Chelsea Bridge Projected to Open in April

The new Chelsea Street Bridge. The project to finish the bridge and get traffic moving from East Boston to Chelsea may be delayed again.

A few unexpected snags back in September pushed back the reopening of the Chelsea Bridge to vehicles to March according to MassDOT Project Manager Frank DePaola.

Now, according to sources, the project to replace the aging Chelsea Street drawbridge bridge with a new vertical-lift bridge may not be ready until late April—a development that is sure to anger residents already upset over the bridge closure.

The bridge was slated to be completed in the spring but traffic was to begin flowing back over the bridge that connects Chelsea to East Boston by December 2011.

Back in November, DePaola, said the project was still on schedule for overall completion in April, but getting the trusses across and the deck across were delayed a bit with the turn of the weather. He said at the time that traffic flowing back over the bridge would be back online by March.

However, at a recent community meeting residents were not too happy to learn that the project would be delayed until April.

Community liaison for the project, John Vitagliano, explained that many factors contributed to the delay. One major factor is the fact that many of the oil companies along the creek have been using smaller barges to ship oil down the creek instead of larger tankers, which requires for more bridge opening and disruption to the construction schedule.

“This has cut out work by as much as 40 percent on some days,” explained Vitagliano.

Now, sources close to the project are saying that it looks as though a March completion date would be unrealistic and late April is most likely the date cars will begin driving back over the bridge.

Resident said they are tired of having to put up with the daily gridlock caused by the bridge’s extended closure that looks like will ultimately be four months behind schedule.
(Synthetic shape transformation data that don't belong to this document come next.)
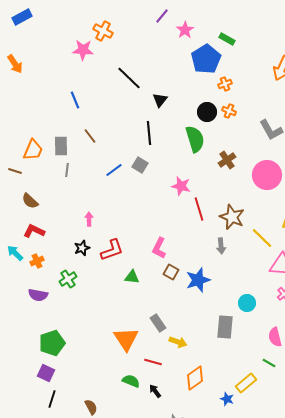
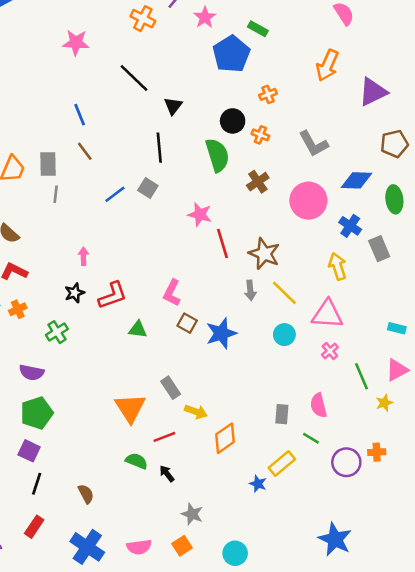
orange cross: (103, 31) -> (143, 19), moved
orange cross: (225, 84) -> (268, 94), moved
blue line: (75, 100) -> (80, 115), moved
orange cross: (229, 111) -> (260, 135), moved
yellow line: (262, 238) -> (284, 293), moved
purple semicircle: (38, 295) -> (32, 372), moved
cyan circle: (247, 303) -> (284, 335), moved
gray rectangle: (225, 327) -> (282, 414), moved, size x0.7
red line: (153, 362) -> (164, 437), turned -36
orange diamond: (195, 378) -> (225, 438), moved

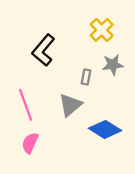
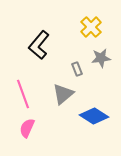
gray rectangle: (86, 77) -> (77, 69), turned -32

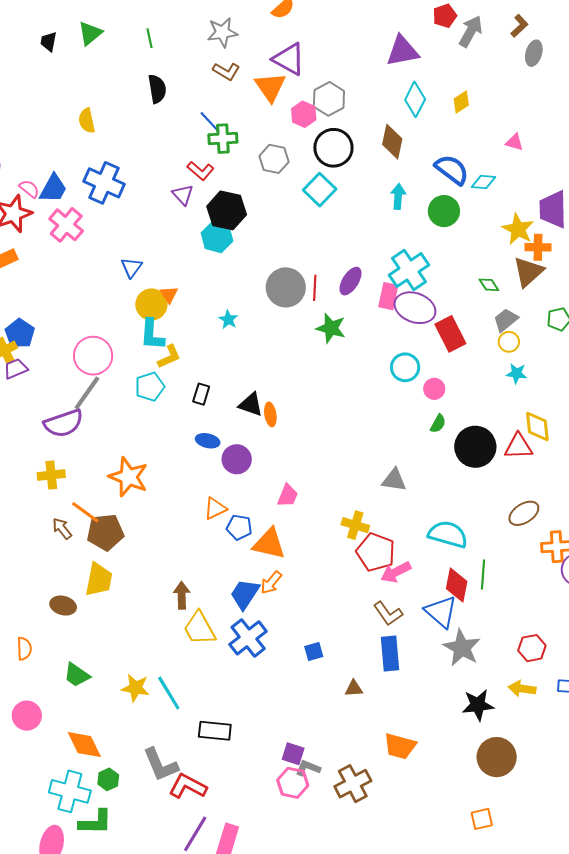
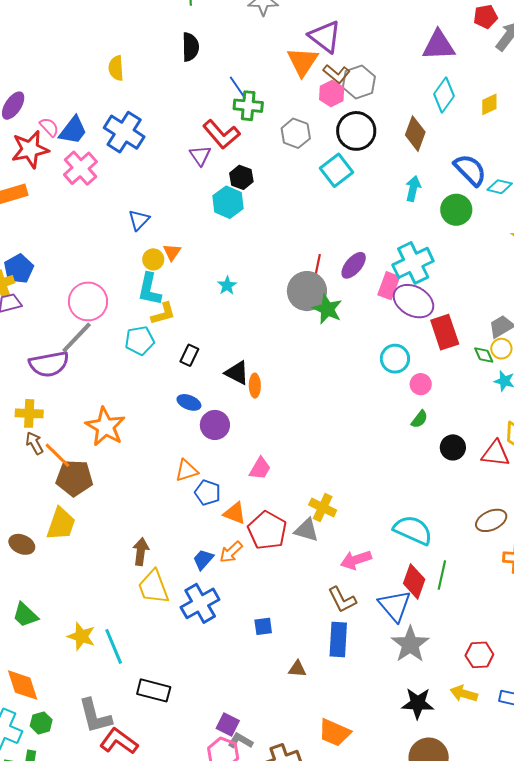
brown L-shape: (226, 71) -> (337, 74), moved
red L-shape: (201, 171) -> (221, 134), size x1.4
black hexagon: (227, 210) -> (241, 177), size x0.6
green diamond: (489, 285) -> (484, 355), moved
gray circle: (286, 287) -> (307, 291), moved
yellow circle: (151, 304) -> (153, 259), size x0.7
black circle: (475, 447) -> (453, 447), size x0.6
gray triangle: (394, 480) -> (306, 530), moved
brown arrow: (62, 528) -> (34, 443), moved
orange triangle: (269, 544) -> (235, 513), size x0.7
red pentagon: (376, 552) -> (267, 530), moved
blue trapezoid: (245, 594) -> (203, 559), size x0.7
Crews finished positioning the 600-ton trusses between the two giant skyscraper-like hoisting in November. That process involved pushing the trusses into place four-feet at a time. After each four-foot push, crews had to stop and check the alignment. Each four-foot positioning process took about one hour. During that time the channel was closed to marine traffic. It re-opened to marine traffic later that month.

In the end the project will address long-standing issues caused by the narrow passageway used by oil tankers that resulted in accidents.  Since 1972, there have been 133 incidents in which ships, tugs or barges have struck the bridge. The new bridge has an environmental as well as a safety component, as the reduced potential for collisions will diminish the threat of oil spills.  In June 2000, a tanker collision spilled 50,000 gallons of fuel oil, closing the waterway and delaying aviation fuel deliveries for three days.